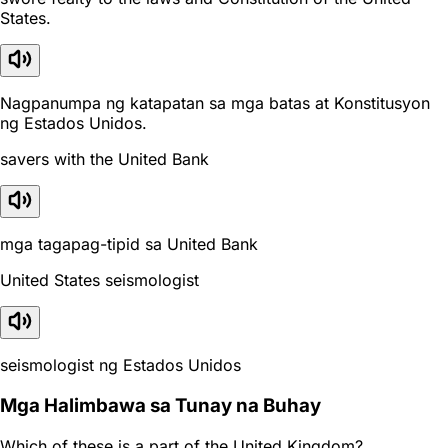
States.
Nagpanumpa ng katapatan sa mga batas at Konstitusyon
ng Estados Unidos.
savers with the United Bank
mga tagapag-tipid sa United Bank
United States seismologist
seismologist ng Estados Unidos
Mga Halimbawa sa Tunay na Buhay
Which of these is a part of the United Kingdom?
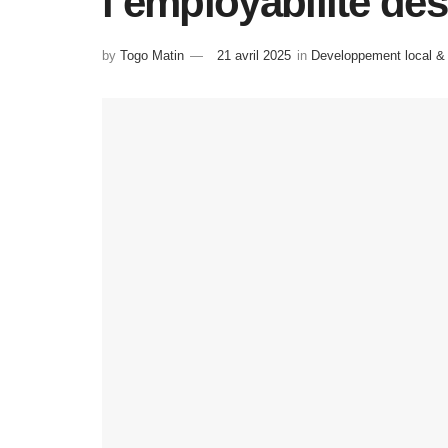
l’employabilité de
by
Togo Matin
21 avril 2025
in
Developpement local & 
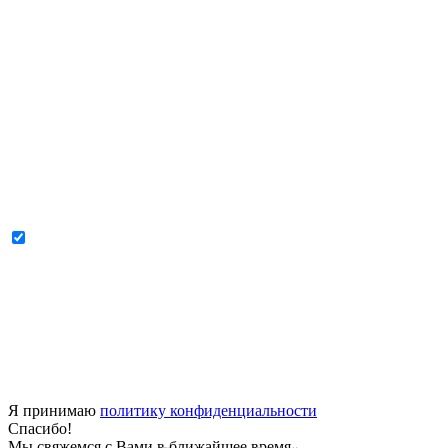
Я принимаю
политику конфиденциальности
Спасибо!
Мы свяжемся с Вами в ближайшее время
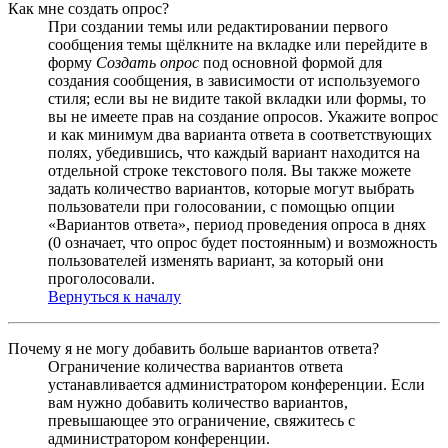
Как мне создать опрос?
При создании темы или редактировании первого
сообщения темы щёлкните на вкладке или перейдите в
форму
Создать опрос
под основной формой для
создания сообщения, в зависимости от используемого
стиля; если вы не видите такой вкладки или формы, то
вы не имеете прав на создание опросов. Укажите вопрос
и как минимум два варианта ответа в соответствующих
полях, убедившись, что каждый вариант находится на
отдельной строке текстового поля. Вы также можете
задать количество вариантов, которые могут выбрать
пользователи при голосовании, с помощью опции
«Вариантов ответа», период проведения опроса в днях
(0 означает, что опрос будет постоянным) и возможность
пользователей изменять вариант, за который они
проголосовали.
Вернуться к началу
Почему я не могу добавить больше вариантов ответа?
Ограничение количества вариантов ответа
устанавливается администратором конференции. Если
вам нужно добавить количество вариантов,
превышающее это ограничение, свяжитесь с
администратором конференции.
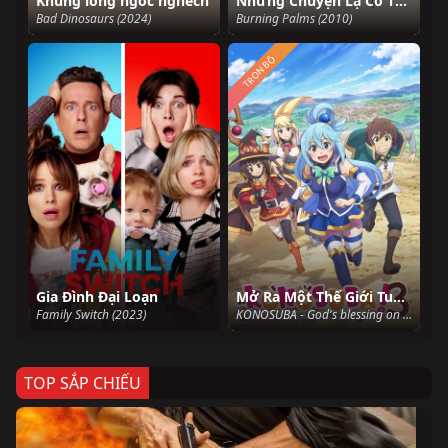
Khủng long ngốc nghếch
Những Chuyện Lạ Có Thật
Bad Dinosaurs (2024)
Burning Palms (2010)
TRỌN BỘ
Gia Đình Đại Loạn
Mở Ra Một Thế Giới Tuyệt Vời (Phần 3)
Family Switch (2023)
KONOSUBA - God's blessing on this wonderful world! Season 3 (2024)
TOP SẮP CHIẾU
Ze
Age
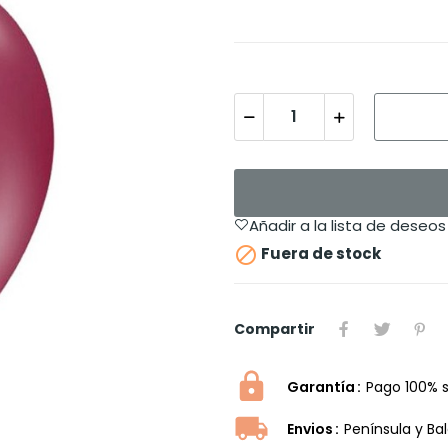
Añadir a la lista de deseos

Fuera de stock
Compartir
Garantía
Pago 100% 
Envios
Península y Ba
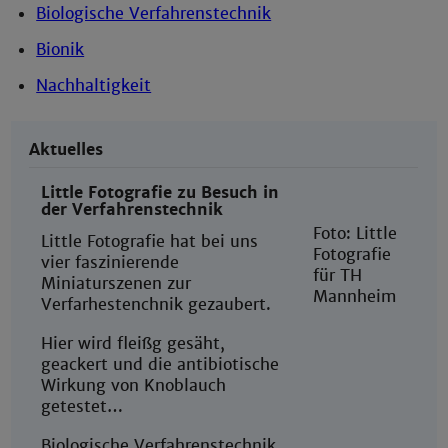
Biologische Verfahrenstechnik
Bionik
Nachhaltigkeit
Aktuelles
Little Fotografie zu Besuch in
der Verfahrenstechnik
Foto: Little
Little Fotografie hat bei uns
Fotografie
vier faszinierende
für TH
Miniaturszenen zur
Mannheim
Verfarhestenchnik gezaubert.
Hier wird fleißg gesäht,
geackert und die antibiotische
Wirkung von Knoblauch
getestet…
Biologische Verfahrenstechnik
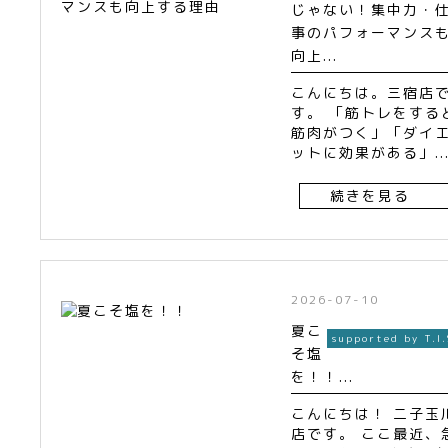
じゃない！集中力・
事のパフォーマンス
向上...
こんにちは。三宿店
す。 「筋トレをする
筋肉がつく」「ダイ
ットに効果がある」..
続きを見る
2026-07-10
夏こ
supported by T.I.
そ塩
を！！...
こんにちは！ 二子玉
店です。 ここ最近、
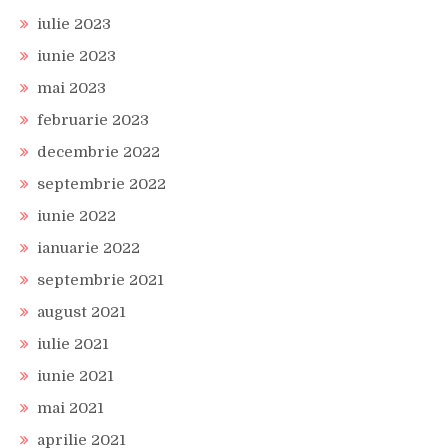
iulie 2023
iunie 2023
mai 2023
februarie 2023
decembrie 2022
septembrie 2022
iunie 2022
ianuarie 2022
septembrie 2021
august 2021
iulie 2021
iunie 2021
mai 2021
aprilie 2021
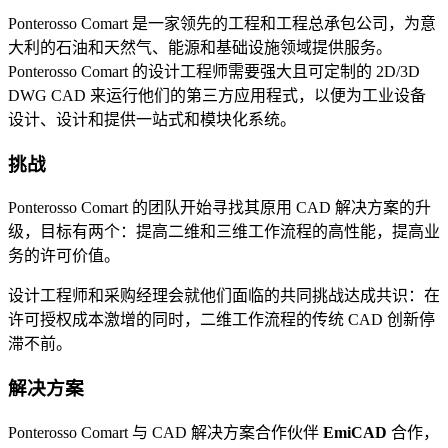
Ponterosso Comart 是一家领先的工程和工程总承包公司，为意
大利的石油和天然气、能源和基础设施领域提供服务。
Ponterosso Comart 的设计工程师需要强大且可定制的 2D/3D
DWG CAD 来运行他们的第三方应用程式，以便为工业设备
设计、设计和提供一站式和模块化系统。
挑战
Ponterosso Comart 的团队开始寻找其原用 CAD 解决方案的升
级，目标有两个：提高二维和三维工作流程的高性能，提高业
务的许可价值。
设计工程师和采购经理会就他们面临的共同挑战达成共识：在
许可授权成本激增的同时，二维工作流程的传统 CAD 创新停
滞不前。
解决方案
Ponterosso Comart 与 CAD 解决方案合作伙伴
EmiCAD
合作，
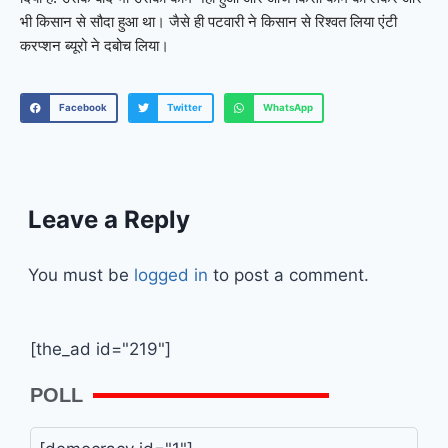
भी किसान से सौदा हुआ था। जैसे ही पटवारी ने किसान से रिश्वत लिया एंटी
करप्शन ब्यूरो ने दबोच लिया।
Facebook
Twitter
WhatsApp
Leave a Reply
You must be
logged in
to post a comment.
[the_ad id="219"]
POLL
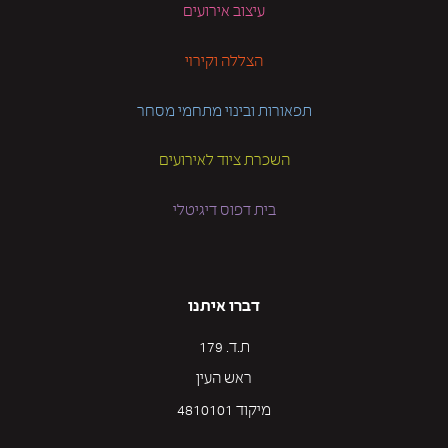
עיצוב אירועים
הצללה וקירוי
תפאורות ובינוי מתחמי מסחר
השכרת ציוד לאירועים
בית דפוס דיגיטלי
דברו איתנו
ת.ד. 179
ראש העין
מיקוד 4810101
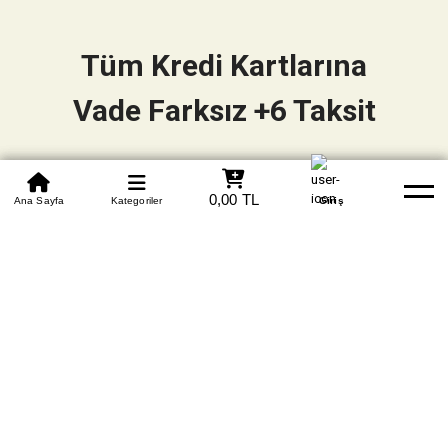
Tüm Kredi Kartlarına
Vade Farksız +6 Taksit
0850 305 09 70
0,00 TL
Beden Tablosu
Ana Sayfa
Kategoriler
Banka Hesapları
Whatsapp
Yardım
Giriş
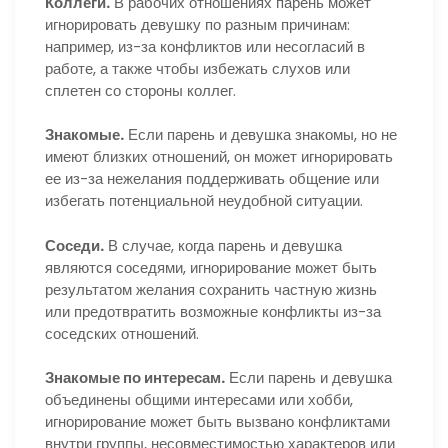
Коллеги.
В рабочих отношениях парень может
игнорировать девушку по разным причинам:
например, из-за конфликтов или несогласий в
работе, а также чтобы избежать слухов или
сплетен со стороны коллег.
Знакомые.
Если парень и девушка знакомы, но не
имеют близких отношений, он может игнорировать
ее из-за нежелания поддерживать общение или
избегать потенциальной неудобной ситуации.
Соседи.
В случае, когда парень и девушка
являются соседями, игнорирование может быть
результатом желания сохранить частную жизнь
или предотвратить возможные конфликты из-за
соседских отношений.
Знакомые по интересам.
Если парень и девушка
объединены общими интересами или хобби,
игнорирование может быть вызвано конфликтами
внутри группы, несовместимостью характеров или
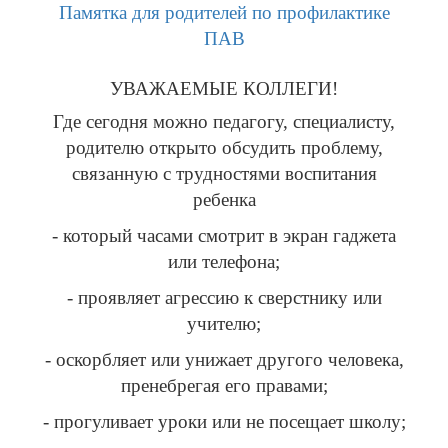
Памятка для родителей по профилактике
ПАВ
УВАЖАЕМЫЕ КОЛЛЕГИ!
Где сегодня можно педагогу, специалисту,
родителю открыто обсудить проблему,
связанную с трудностями воспитания
ребенка
- который часами смотрит в экран гаджета
или телефона;
- проявляет агрессию к сверстнику или
учителю;
- оскорбляет или унижает другого человека,
пренебрегая его правами;
- прогуливает уроки или не посещает школу;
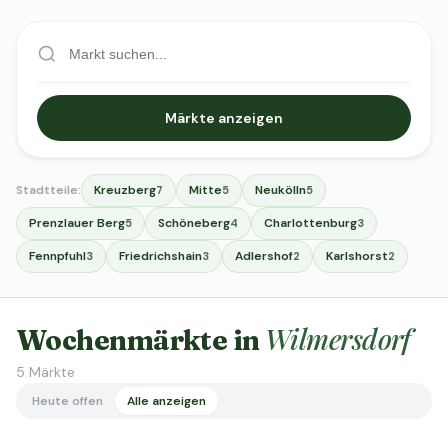
Märkte anzeigen
Stadtteile:
Kreuzberg
Mitte
Neukölln
7
5
5
Prenzlauer Berg
Schöneberg
Charlottenburg
5
4
3
Fennpfuhl
Friedrichshain
Adlershof
Karlshorst
3
3
2
2
Wilmersdorf
Wochenmärkte in
5
Märkte
Heute offen
Alle anzeigen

[WHAT NEEDS TO BE DONE]
Output the listing exactly, without images.

[RESPONSE]
States.
Nagpanumpa ng katapatan sa mga batas at Konstitusyon
ng Estados Unidos.
savers with the United Bank
mga tagapag-tipid sa United Bank
United States seismologist
seismologist ng Estados Unidos
Mga Halimbawa sa Tunay na Buhay
Which of these is a part of the United Kingdom?
l’employabilité de
by
Togo Matin
21 avril 2025
in
Developpement local & 
Я принимаю
политику конфиденциальности
Спасибо!
Мы свяжемся с Вами в ближайшее время
Как мне создать опрос?
При создании темы или редактировании первого
сообщения темы щёлкните на вкладке или перейдите в
форму
Создать опрос
под основной формой для
создания сообщения, в зависимости от используемого
стиля; если вы не видите такой вкладки или формы, то
вы не имеете прав на создание опросов. Укажите вопрос
и как минимум два варианта ответа в соответствующих
полях, убедившись, что каждый вариант находится на
отдельной строке текстового поля. Вы также можете
задать количество вариантов, которые могут выбрать
пользователи при голосовании, с помощью опции
«Вариантов ответа», период проведения опроса в днях
(0 означает, что опрос будет постоянным) и возможность
пользователей изменять вариант, за который они
проголосовали.
Вернуться к началу
Почему я не могу добавить больше вариантов ответа?
Ограничение количества вариантов ответа
устанавливается администратором конференции. Если
вам нужно добавить количество вариантов,
превышающее это ограничение, свяжитесь с
администратором конференции.
Khủng long ngốc nghếch
Những Chuyện Lạ Có Thật
Bad Dinosaurs (2024)
Burning Palms (2010)
TRỌN BỘ
Gia Đình Đại Loạn
Mở Ra Một Thế Giới Tuyệt Vời (Phần 3)
Family Switch (2023)
KONOSUBA - God's blessing on this wonderful world! Season 3 (2024)
TOP SẮP CHIẾU
Ze
Age
Añadir a la lista de deseos

Fuera de stock
Compartir
Garantía
Pago 100% 
Envios
Península y Ba
Biologische Verfahrenstechnik
Bionik
Nachhaltigkeit
Aktuelles
Little Fotografie zu Besuch in
der Verfahrenstechnik
Foto: Little
Little Fotografie hat bei uns
Fotografie
vier faszinierende
für TH
Miniaturszenen zur
Mannheim
Verfarhestenchnik gezaubert.
Hier wird fleißg gesäht,
geackert und die antibiotische
Wirkung von Knoblauch
getestet…
Biologische Verfahrenstechnik
じゃない！集中力・
事のパフォーマンス
向上...
こんにちは。三宿店
す。 「筋トレをする
筋肉がつく」「ダイ
ットに効果がある」..
続きを見る
2026-07-10
夏こ
supported by T.I.
そ塩
を！！...
こんにちは！ 二子玉
店です。 ここ最近、
iulie 2023
iunie 2023
mai 2023
februarie 2023
decembrie 2022
septembrie 2022
iunie 2022
ianuarie 2022
septembrie 2021
august 2021
iulie 2021
iunie 2021
mai 2021
aprilie 2021
Ponterosso Comart 是一家领先的工程和工程总承包公司，为意
大利的石油和天然气、能源和基础设施领域提供服务。
Ponterosso Comart 的设计工程师需要强大且可定制的 2D/3D
DWG CAD 来运行他们的第三方应用程式，以便为工业设备
设计、设计和提供一站式和模块化系统。
挑战
Ponterosso Comart 的团队开始寻找其原用 CAD 解决方案的升
级，目标有两个：提高二维和三维工作流程的高性能，提高业
务的许可价值。
设计工程师和采购经理会就他们面临的共同挑战达成共识：在
许可授权成本激增的同时，二维工作流程的传统 CAD 创新停
滞不前。
解决方案
Ponterosso Comart 与 CAD 解决方案合作伙伴
EmiCAD
合作，
भी किसान से सौदा हुआ था। जैसे ही पटवारी ने किसान से रिश्वत लिया एंटी
करप्शन ब्यूरो ने दबोच लिया।
Facebook
Twitter
WhatsApp
Leave a Reply
You must be
logged in
to post a comment.
[the_ad id="219"]
POLL
עיצוב אירועים
הצללה וקירוי
תפאורות ובינוי מתחמי מסחר
השכרת ציוד לאירועים
בית דפוס דיגיטלי
דברו איתנו
ת.ד. 179
ראש העין
מיקוד 4810101
Tüm Kredi Kartlarına
Vade Farksız +6 Taksit
0850 305 09 70
0,00 TL
Beden Tablosu
Ana Sayfa
Kategoriler
Banka Hesapları
Whatsapp
Yardım
Giriş
Коллеги.
В рабочих отношениях парень может
игнорировать девушку по разным причинам:
например, из-за конфликтов или несогласий в
работе, а также чтобы избежать слухов или
сплетен со стороны коллег.
Знакомые.
Если парень и девушка знакомы, но не
имеют близких отношений, он может игнорировать
ее из-за нежелания поддерживать общение или
избегать потенциальной неудобной ситуации.
Соседи.
В случае, когда парень и девушка
являются соседями, игнорирование может быть
результатом желания сохранить частную жизнь
или предотвратить возможные конфликты из-за
соседских отношений.
Знакомые по интересам.
Если парень и девушка
объединены общими интересами или хобби,
игнорирование может быть вызвано конфликтами
внутри группы, несовместимостью характеров или
Памятка для родителей по профилактике
ПАВ
УВАЖАЕМЫЕ КОЛЛЕГИ!
Где сегодня можно педагогу, специалисту,
родителю открыто обсудить проблему,
связанную с трудностями воспитания
ребенка
- который часами смотрит в экран гаджета
или телефона;
- проявляет агрессию к сверстнику или
учителю;
- оскорбляет или унижает другого человека,
пренебрегая его правами;
- прогуливает уроки или не посещает школу;
Märkte anzeigen
Stadtteile:
Kreuzberg
Mitte
Neukölln
7
5
5
Prenzlauer Berg
Schöneberg
Charlottenburg
5
4
3
Fennpfuhl
Friedrichshain
Adlershof
Karlshorst
3
3
2
2
Wilmersdorf
Wochenmärkte in
5
Märkte
Heute offen
Alle anzeigen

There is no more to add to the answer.